Start Making Noises Now is an experimental documentary film about free improvised music in Toronto. In 2012, with the help of the Improvisation, Community, and Social Practice research project, Nicholas Loess and Joe Sorbara began gathering upwards of 60 hours of interview and performance footage featuring many of the city's creative improvising musicians. They then got to work constructing a film that would speak to the beauty and complexity of improvised music-making and the diverse ecology of approaches at play in an active community of improvisers. Start Making Noises Now looks at and listens to many of the struggles that make and sustain free improvised music in Toronto. The film asserts both the musicality of human speech and conversation and the dialogical nature of an often cacophonous music. Its lens is as much aural as it is visual. It asks you to listen as much as it asks you to watch. It also asks you to consider, to question, to laugh, to enjoy. And it asks you to improvise.

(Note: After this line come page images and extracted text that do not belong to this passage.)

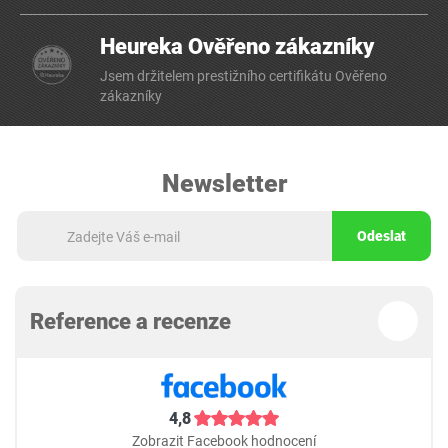
Heureka Ověřeno zákazníky
Jsem držitelem prestižního certifikátu Ověřeno
zákazníky
Newsletter
Odeslat
Reference a recenze
4,8
Zobrazit Facebook hodnocení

Nicholas Loess is a Guelph-based video artist and improvisation scholar. He is a PhD candidate in the School of English and Theatre Studies at the University of Guelph where he is exploring the creative linkages between experimental film and improvisation. His "ultra-short" one-minute silent film, 24Progressive, won first prize at the Toronto Urban Film Festival in 2012.

Joe Sorbara is a drummer and percussionist living and making music in Toronto. An active member of Toronto's creative music scene, he is equally at home playing jazz standards, free improvised music, punk rock, and chamber music--but he prefers to play them all at the same time. As an educator, Sorbara works with young musicians through the School of Fine Arts at the University of Guelph and through the Regent Park School of Music in Toronto. He is also a member of the Somewhere There Collective, the director of the long-running Leftover Daylight Series, and was a founding board member of the Association of Improvising Musicians Toronto.

We’ll all be more innovative if we participate in collaborative webs and share more openly. Creativity is always a collaboration and it’s always a form of improvisation, written large in the social world.